A study assessed the impact of an Adult Basic Education (ABE) program on a sample of students enrolled in the Philadelphia ABE classes during the 1977-1978 school year. In order to assess the long-term effects of the ABE program, the researcher interviewed a random sample of 267 voluntary participants of the Philadelphia ABE day session after an interval of three years following participation in the program. Among those areas examined in the study were the following: student perceptions of the skills they acquired through the program, current educational status, student voter registration and voter participation level, student participation and involvement, participation in parent/student activities, current employment status, and effects of ABE participation on skill development and employment. Analysis of the survey results affirmed the positive role of ABE in increasing students' academic skills and educational level. In addition, ABE participation resulted in increased social involvement, community participation, and improved parent school relationships. Recommendations were made calling for additional research to investigate the effects of ABE enrollment on individual attitudes and on the effects of parent ABE enrollment on children. Also recommended was initiation of counseling and referral services for ABE students. (MN)

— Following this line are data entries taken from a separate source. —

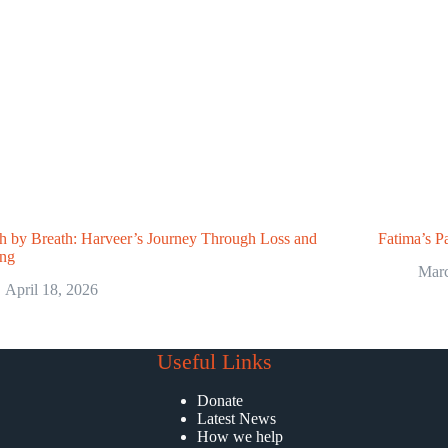
h by Breath: Harveer’s Journey Through Loss and
Fatima’s Pa
ing
Marc
April 18, 2026
Useful Links
Donate
Latest News
How we help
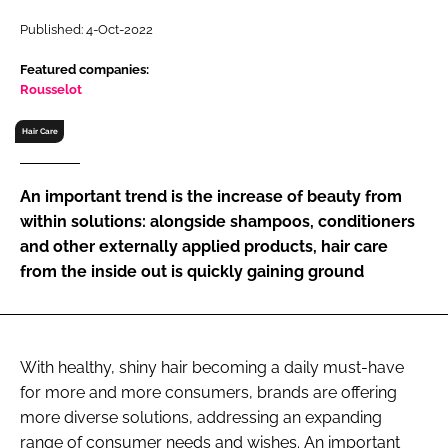
RECRUITMENT
Published: 4-Oct-2022
Password
Featured companies:
Rousselot
Password
Hair Care
Remember me
An important trend is the increase of beauty from
within solutions: alongside shampoos, conditioners
and other externally applied products, hair care
from the inside out is quickly gaining ground
FORGOT PASSWORD?
With healthy, shiny hair becoming a daily must-have
for more and more consumers, brands are offering
more diverse solutions, addressing an expanding
range of consumer needs and wishes. An important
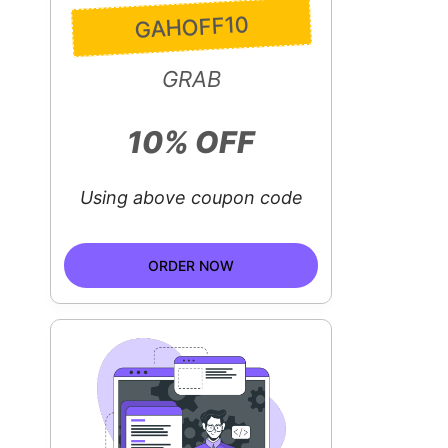
GAHOFF10
GRAB
10% OFF
Using above coupon code
ORDER NOW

Descriptors: Adult Basic Education, Citizen Participation, Demography, Educational Attainment, Employment Level, Employment Patterns, Followup Studies, Interviews, Marital Status, Outcomes of Education, Parent School Relationship, Participant Characteristics, Participant Satisfaction, Program Effectiveness, Questionnaires, Race, School Activities, School Districts, Sex, Skill Development, Student Participation, Surveys
Publication Type: Reports - Evaluative; Reports - Research
Education Level: N/A
Authoring Institution: N/A
Identifiers: Impact Studies; Pennsylvania (Philadelphia)
Note: James Ayrer assisted in this study.